PROVIDED RECORDS:
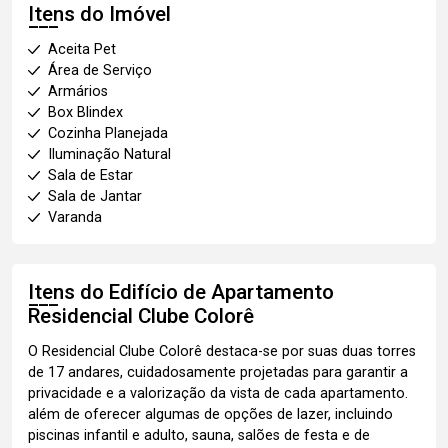
Itens do Imóvel
Aceita Pet
Área de Serviço
Armários
Box Blindex
Cozinha Planejada
Iluminação Natural
Sala de Estar
Sala de Jantar
Varanda
Itens do Edifício de Apartamento
Residencial Clube Colorê
O Residencial Clube Colorê destaca-se por suas duas torres
de 17 andares, cuidadosamente projetadas para garantir a
privacidade e a valorização da vista de cada apartamento.
além de oferecer algumas de opções de lazer, incluindo
piscinas infantil e adulto, sauna, salões de festa e de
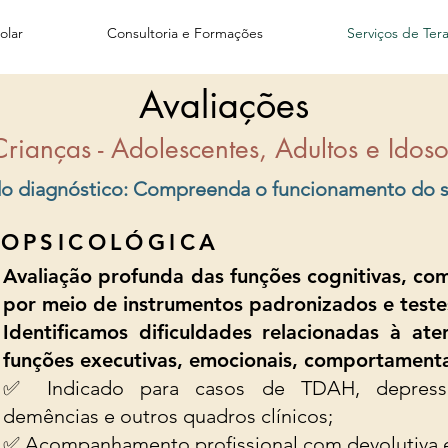
olar
Consultoria e Formações
Serviços de Ter
Avaliações
Crianças - Adolescentes, Adultos e Idoso
o diagnóstico: Compreenda o funcionamento do s
OPSICOLÓGICA
Avaliação profunda das funções cognitivas, co
por meio de instrumentos padronizados e teste
Identificamos dificuldades relacionadas à at
funções executivas, emocionais, comportamenta
✅ Indicado para casos de TDAH, depressão,
demências e outros quadros clínicos;
✅ Acompanhamento profissional com devolutiva e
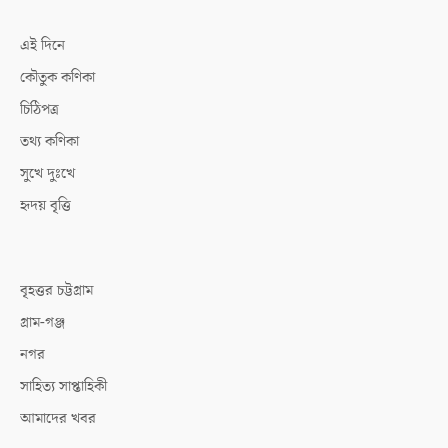
এই দিনে
কৌতুক কণিকা
চিঠিপত্র
তথ্য কণিকা
সুখে দুঃখে
হৃদয় বৃত্তি
বৃহত্তর চট্টগ্রাম
গ্রাম-গঞ্জ
নগর
সাহিত্য সাপ্তাহিকী
আমাদের খবর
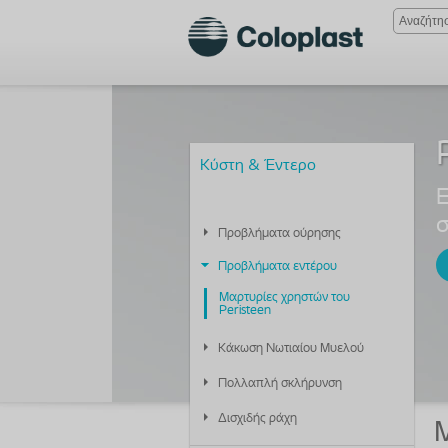
Κύστη & Έντερο
Ε
σ
Προβλήματα ούρησης
Προβλήματα εντέρου
Μαρτυρίες χρηστών του
Peristeen
Κάκωση Νωτιαίου Μυελού
Πολλαπλή σκλήρυνση
Δισχιδής ράχη
Μ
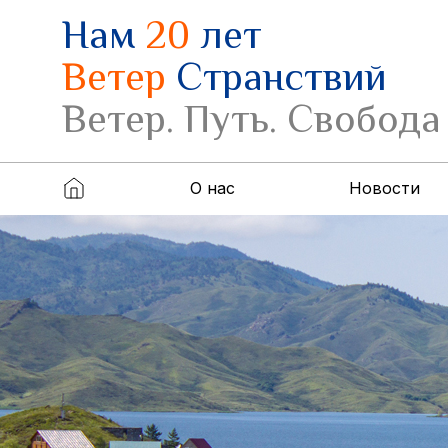
Нам
20
лет
Ветер
Странствий
Ветер. Путь. Свобода
О нас
Новости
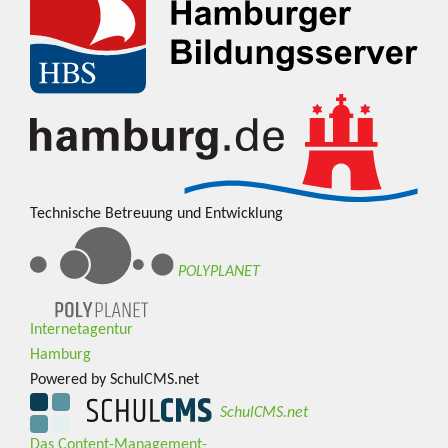
Technische Betreuung und Entwicklung
POLYPLANET
Internetagentur
Hamburg
Powered by SchulCMS.net
SchulCMS.net
Das Content-Management-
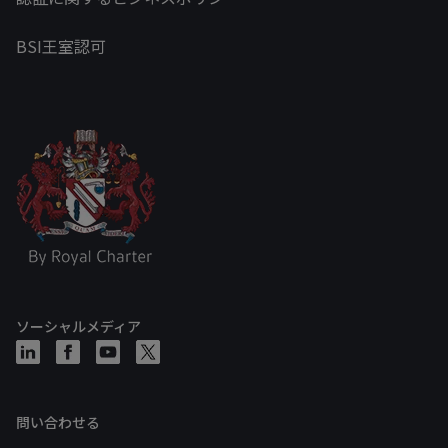
BSI王室認可
ソーシャルメディア
問い合わせる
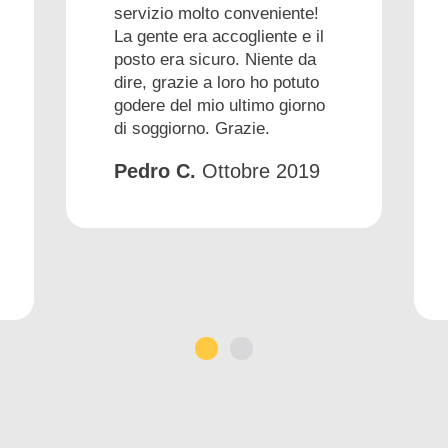
servizio molto conveniente!
La gente era accogliente e il
posto era sicuro. Niente da
dire, grazie a loro ho potuto
godere del mio ultimo giorno
di soggiorno. Grazie.
Pedro C.
Ottobre 2019
1
2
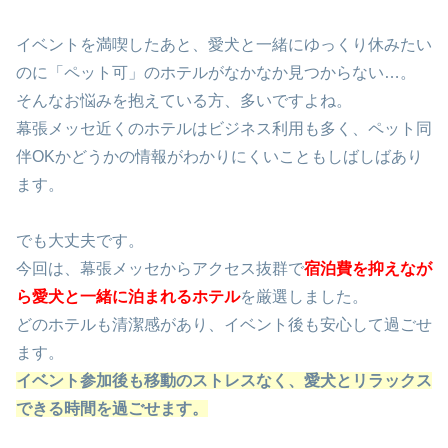
イベントを満喫したあと、愛犬と一緒にゆっくり休みたい
のに「ペット可」のホテルがなかなか見つからない…。
そんなお悩みを抱えている方、多いですよね。
幕張メッセ近くのホテルはビジネス利用も多く、ペット同
伴OKかどうかの情報がわかりにくいこともしばしばあり
ます。
でも大丈夫です。
今回は、幕張メッセからアクセス抜群で
宿泊費を抑えなが
ら愛犬と一緒に泊まれるホテル
を厳選しました。
どのホテルも清潔感があり、イベント後も安心して過ごせ
ます。
イベント参加後も移動のストレスなく、愛犬とリラックス
できる時間を過ごせます。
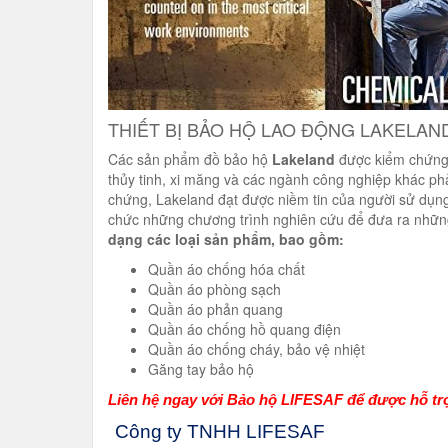
THIẾT BỊ BẢO HỘ LAO ĐỘNG LAKELAN
Các sản phẩm đồ bảo hộ
Lakeland
được kiểm chứng t
thủy tinh, xi măng và các ngành công nghiệp khác ph
chứng, Lakeland đạt được niềm tin của người sử dụng
chức những chương trình nghiên cứu để đưa ra nhữn
dạng các loại sản phẩm, bao gồm:
Quần áo chống hóa chất
Quần áo phòng sạch
Quần áo phản quang
Quần áo chống hồ quang điện
Quần áo chống cháy, bảo vệ nhiệt
Găng tay bảo hộ
Liên hệ ngay với Bảo hộ LIFESAF để được hỗ trợ
Công ty TNHH LIFESAF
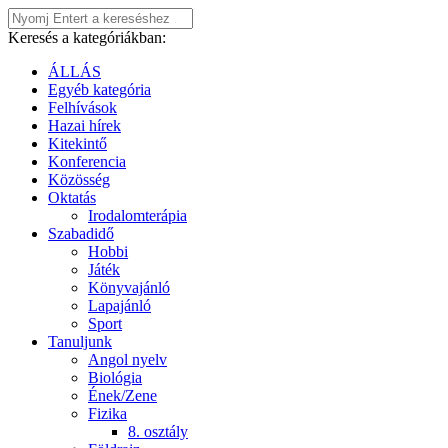
Keresés a kategóriákban:
ÁLLÁS
Egyéb kategória
Felhívások
Hazai hírek
Kitekintő
Konferencia
Közösség
Oktatás
Irodalomterápia
Szabadidő
Hobbi
Játék
Könyvajánló
Lapajánló
Sport
Tanuljunk
Angol nyelv
Biológia
Ének/Zene
Fizika
8. osztály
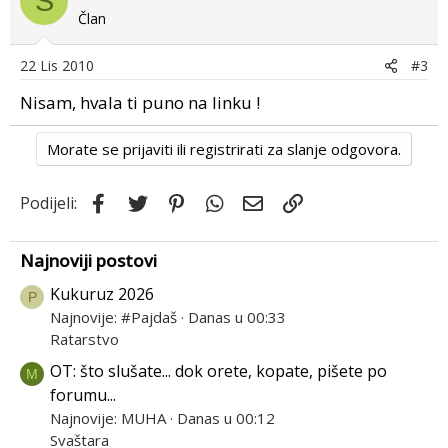
S
Član
22 Lis 2010
#3
Nisam, hvala ti puno na linku !
Morate se prijaviti ili registrirati za slanje odgovora.
Facebook
Twitter
Pinterest
WhatsApp
Email
Link
Podijeli:
Najnoviji postovi
Kukuruz 2026
P
Najnovije: #Pajdaš
Danas u 00:33
Ratarstvo
OT: što slušate... dok orete, kopate, pišete po
M
forumu...
Najnovije: MUHA
Danas u 00:12
Svaštara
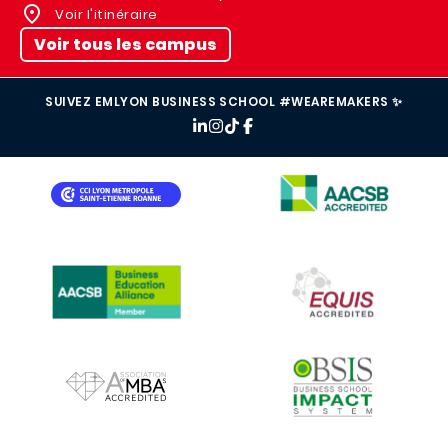
Voir l'itinéraire
Voir tous les campus
SUIVEZ EMLYON BUSINESS SCHOOL #WEAREMAKERS ✨
IMAGE
IMAGE
IMAGE
IMAGE
IMAGE
IMAGE
IMAGE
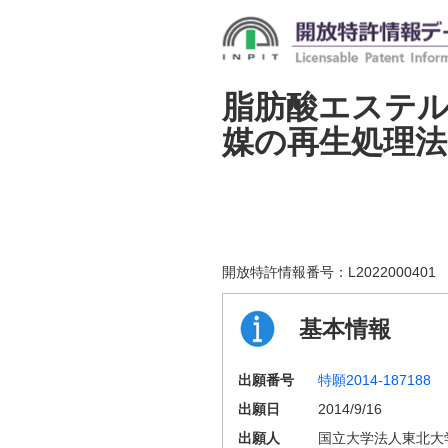
脂肪酸エステ
媒の再生処理法
開放特許情報番号：
L2022000401
基本情報
出願番号
特願2014-187188
出願日
2014/9/16
出願人
国立大学法人東北大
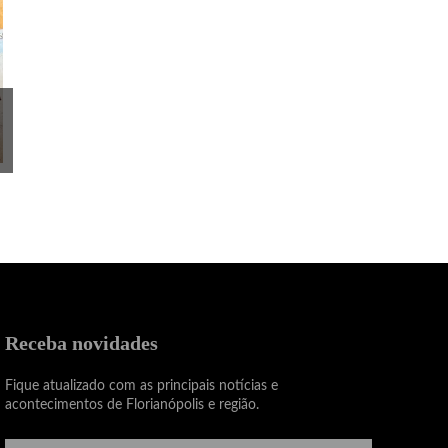
Receba novidades
Fique atualizado com as principais notícias e
acontecimentos de Florianópolis e região.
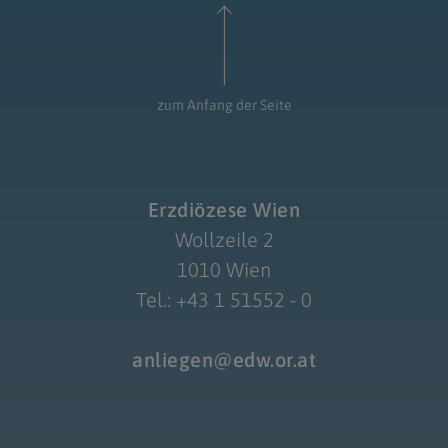
zum Anfang der Seite
Erzdiözese Wien
Wollzeile 2
1010 Wien
Tel.: +43 1 51552 - 0
anliegen@edw.or.at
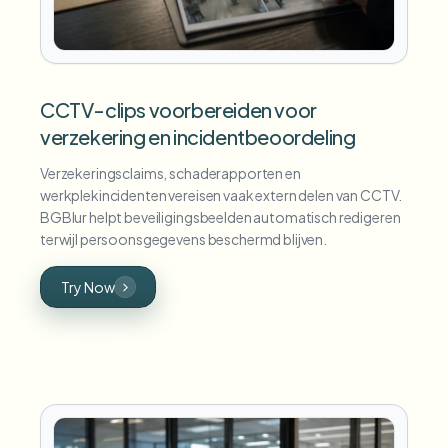
CCTV-clips voorbereiden voor
verzekering en incidentbeoordeling
Verzekeringsclaims, schaderapporten en
werkplekincidenten vereisen vaak extern delen van CCTV.
BGBlur helpt beveiligingsbeelden automatisch redigeren
terwijl persoonsgegevens beschermd blijven.
Try Now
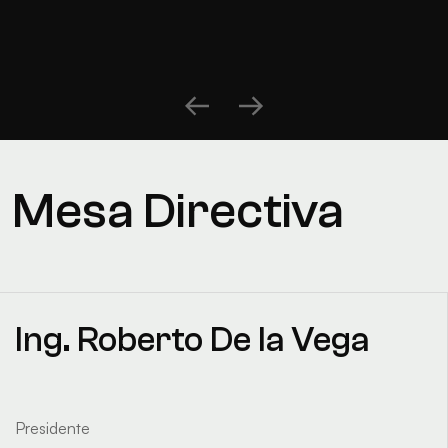
Mesa Directiva
Ing. Roberto De la Vega
Presidente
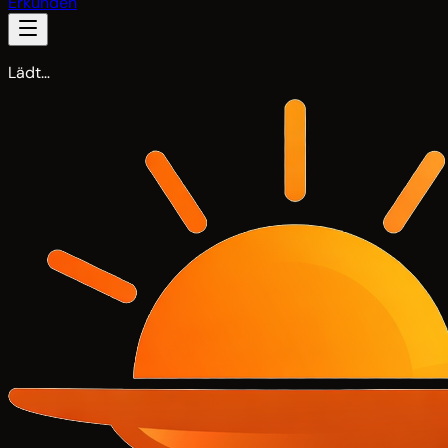
Erkunden
Lädt…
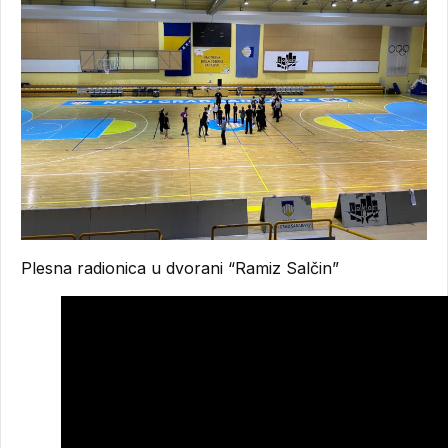
Plesna radionica u dvorani “Ramiz Salčin”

EXERCISE BRIEF: Within the listing, count the lines that contain the word "funções", and give the count by itself.

TASK RESPONSE: 2